───── Dataset excerpts
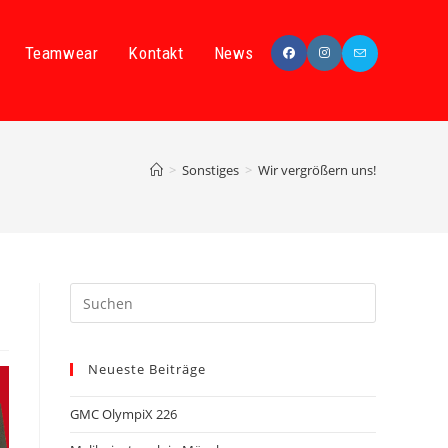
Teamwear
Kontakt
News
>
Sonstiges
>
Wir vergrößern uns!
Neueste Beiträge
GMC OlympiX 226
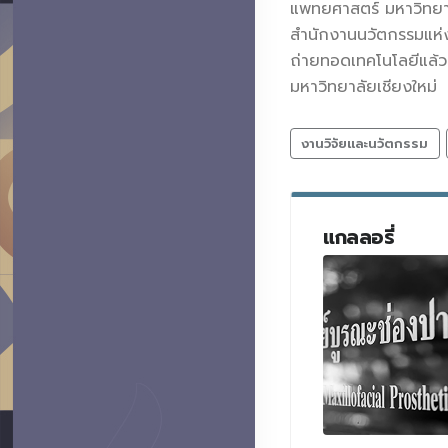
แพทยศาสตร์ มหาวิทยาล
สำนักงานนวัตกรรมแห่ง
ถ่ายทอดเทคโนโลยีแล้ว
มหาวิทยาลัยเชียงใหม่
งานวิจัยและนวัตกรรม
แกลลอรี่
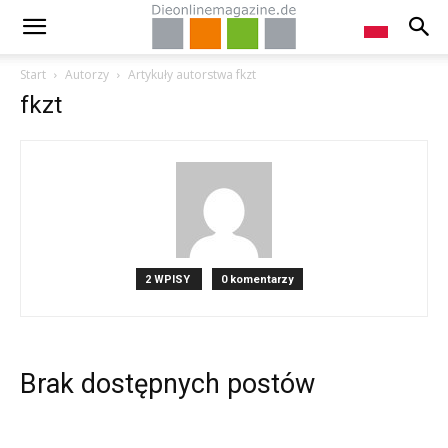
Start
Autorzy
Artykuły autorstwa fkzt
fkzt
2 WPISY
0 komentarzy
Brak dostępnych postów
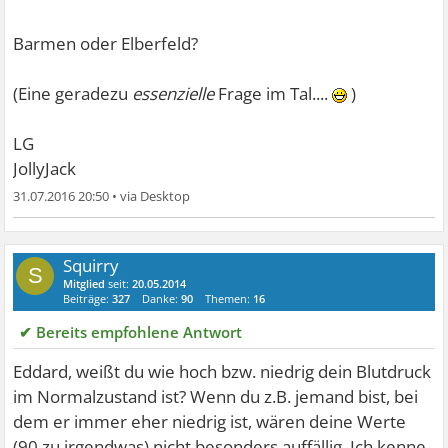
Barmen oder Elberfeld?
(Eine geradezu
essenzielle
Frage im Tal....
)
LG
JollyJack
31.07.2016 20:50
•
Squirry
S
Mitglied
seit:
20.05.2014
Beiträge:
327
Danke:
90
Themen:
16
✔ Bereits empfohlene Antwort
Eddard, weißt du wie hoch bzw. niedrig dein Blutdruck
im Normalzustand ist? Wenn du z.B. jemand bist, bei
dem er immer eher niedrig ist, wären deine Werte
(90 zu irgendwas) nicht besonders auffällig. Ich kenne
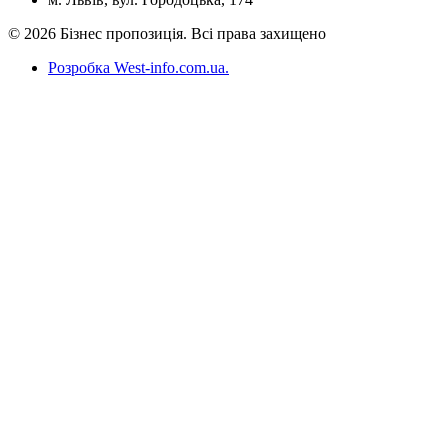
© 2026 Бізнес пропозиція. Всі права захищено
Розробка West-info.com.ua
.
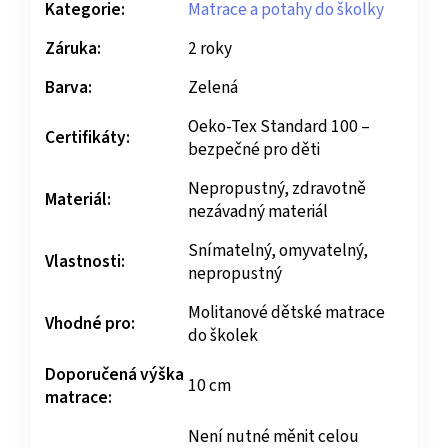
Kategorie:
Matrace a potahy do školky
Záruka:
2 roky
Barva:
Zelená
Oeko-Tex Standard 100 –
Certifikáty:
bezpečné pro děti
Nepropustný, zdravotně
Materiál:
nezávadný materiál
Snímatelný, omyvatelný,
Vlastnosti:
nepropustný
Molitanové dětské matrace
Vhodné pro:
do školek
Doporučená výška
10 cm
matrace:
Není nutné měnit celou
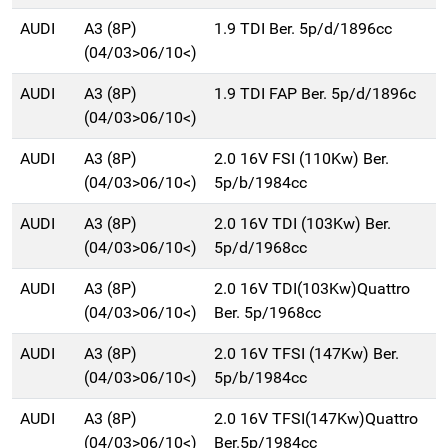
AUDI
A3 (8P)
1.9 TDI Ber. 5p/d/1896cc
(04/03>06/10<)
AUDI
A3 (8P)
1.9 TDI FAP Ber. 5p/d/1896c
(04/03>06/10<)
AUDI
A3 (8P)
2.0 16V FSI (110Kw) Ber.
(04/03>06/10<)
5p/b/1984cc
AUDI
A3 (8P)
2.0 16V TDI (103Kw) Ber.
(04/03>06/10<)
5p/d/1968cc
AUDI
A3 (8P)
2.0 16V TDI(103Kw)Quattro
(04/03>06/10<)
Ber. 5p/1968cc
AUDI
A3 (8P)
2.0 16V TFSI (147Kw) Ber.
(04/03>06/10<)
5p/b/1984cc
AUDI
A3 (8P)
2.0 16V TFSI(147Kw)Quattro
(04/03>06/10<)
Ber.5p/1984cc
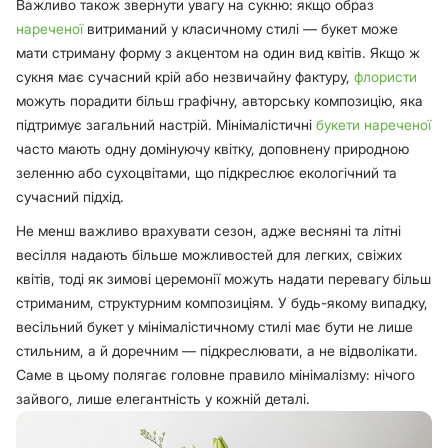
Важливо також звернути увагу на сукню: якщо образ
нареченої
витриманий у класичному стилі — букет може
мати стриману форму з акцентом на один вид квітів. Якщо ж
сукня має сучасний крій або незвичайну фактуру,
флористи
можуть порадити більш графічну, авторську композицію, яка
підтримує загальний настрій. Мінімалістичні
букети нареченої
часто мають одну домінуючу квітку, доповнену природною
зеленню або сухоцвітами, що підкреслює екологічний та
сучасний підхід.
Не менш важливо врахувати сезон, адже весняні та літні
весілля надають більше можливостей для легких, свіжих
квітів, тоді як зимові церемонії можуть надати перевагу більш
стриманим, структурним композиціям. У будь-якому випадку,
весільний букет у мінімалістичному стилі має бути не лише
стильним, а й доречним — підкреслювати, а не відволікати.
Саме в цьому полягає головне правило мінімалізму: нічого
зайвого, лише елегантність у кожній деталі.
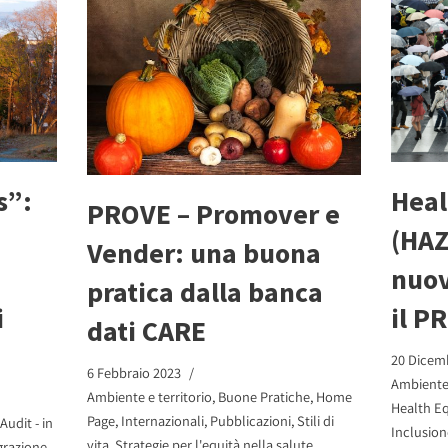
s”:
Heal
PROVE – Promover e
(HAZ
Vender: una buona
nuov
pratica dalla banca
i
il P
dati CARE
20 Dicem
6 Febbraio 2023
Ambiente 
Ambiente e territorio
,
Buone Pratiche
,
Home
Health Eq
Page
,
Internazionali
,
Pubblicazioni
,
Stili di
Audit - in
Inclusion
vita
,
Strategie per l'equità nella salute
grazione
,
──────────
Your instructions
Your answer should consist only of the count of lines in the data that contain "квітів".

Answer to the exercise
2